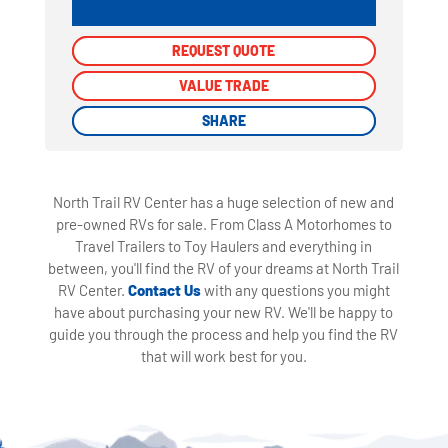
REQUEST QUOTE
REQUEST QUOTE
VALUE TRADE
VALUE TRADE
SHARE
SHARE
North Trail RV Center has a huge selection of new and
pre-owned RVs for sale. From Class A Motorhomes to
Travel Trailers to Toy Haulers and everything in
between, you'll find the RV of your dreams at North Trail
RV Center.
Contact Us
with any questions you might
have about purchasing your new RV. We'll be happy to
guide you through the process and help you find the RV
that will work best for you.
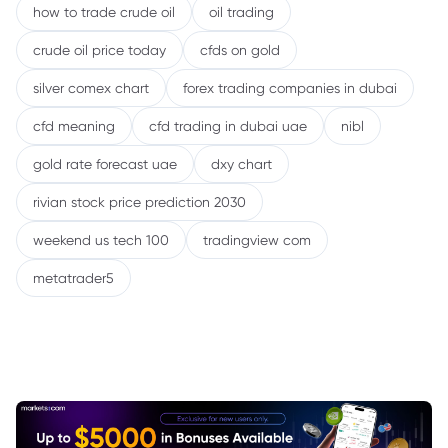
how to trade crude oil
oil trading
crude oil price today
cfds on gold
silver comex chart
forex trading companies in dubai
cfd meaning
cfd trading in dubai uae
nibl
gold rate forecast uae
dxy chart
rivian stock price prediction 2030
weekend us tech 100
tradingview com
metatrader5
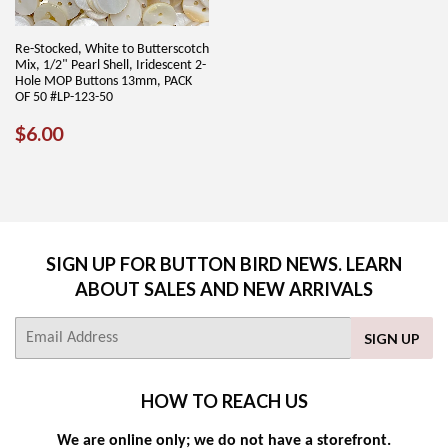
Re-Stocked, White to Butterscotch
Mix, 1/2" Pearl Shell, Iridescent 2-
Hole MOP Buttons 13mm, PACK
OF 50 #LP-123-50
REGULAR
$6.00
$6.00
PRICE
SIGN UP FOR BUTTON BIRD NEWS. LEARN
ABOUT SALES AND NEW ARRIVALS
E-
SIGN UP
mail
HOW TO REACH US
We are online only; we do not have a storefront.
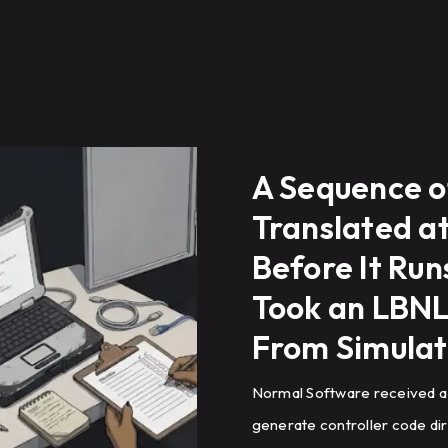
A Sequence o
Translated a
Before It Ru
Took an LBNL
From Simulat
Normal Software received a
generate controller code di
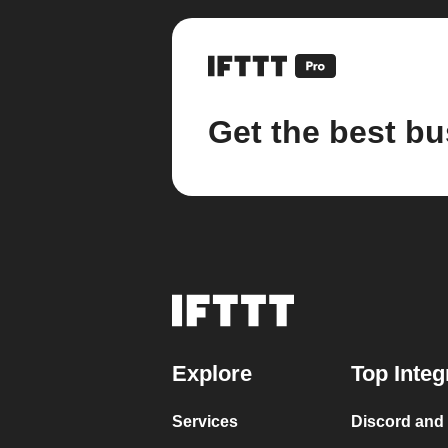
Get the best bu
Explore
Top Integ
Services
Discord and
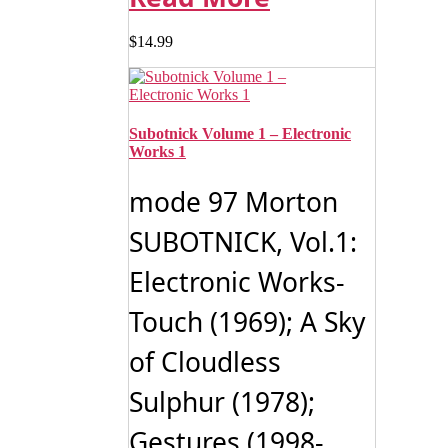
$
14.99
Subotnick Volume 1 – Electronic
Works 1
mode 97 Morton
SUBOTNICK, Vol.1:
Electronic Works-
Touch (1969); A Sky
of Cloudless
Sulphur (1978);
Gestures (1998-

----

» Problem details
The data must be printed exactly, image-free.

» Answer to this exercise
REQUEST QUOTE
REQUEST QUOTE
VALUE TRADE
VALUE TRADE
SHARE
SHARE
North Trail RV Center has a huge selection of new and
pre-owned RVs for sale. From Class A Motorhomes to
Travel Trailers to Toy Haulers and everything in
between, you'll find the RV of your dreams at North Trail
RV Center.
Contact Us
with any questions you might
have about purchasing your new RV. We'll be happy to
guide you through the process and help you find the RV
that will work best for you.
how to trade crude oil
oil trading
crude oil price today
cfds on gold
silver comex chart
forex trading companies in dubai
cfd meaning
cfd trading in dubai uae
nibl
gold rate forecast uae
dxy chart
rivian stock price prediction 2030
weekend us tech 100
tradingview com
metatrader5
Re-Stocked, White to Butterscotch
Mix, 1/2" Pearl Shell, Iridescent 2-
Hole MOP Buttons 13mm, PACK
OF 50 #LP-123-50
REGULAR
$6.00
$6.00
PRICE
SIGN UP FOR BUTTON BIRD NEWS. LEARN
ABOUT SALES AND NEW ARRIVALS
E-
SIGN UP
mail
HOW TO REACH US
We are online only; we do not have a storefront.
A Sequence o
Translated a
Before It Ru
Took an LBNL
From Simulat
Normal Software received a
generate controller code di
Get the best bu
Explore
Top Integ
Services
Discord and
$
14.99
Subotnick Volume 1 – Electronic
Works 1
mode 97 Morton
SUBOTNICK, Vol.1:
Electronic Works-
Touch (1969); A Sky
of Cloudless
Sulphur (1978);
Gestures (1998-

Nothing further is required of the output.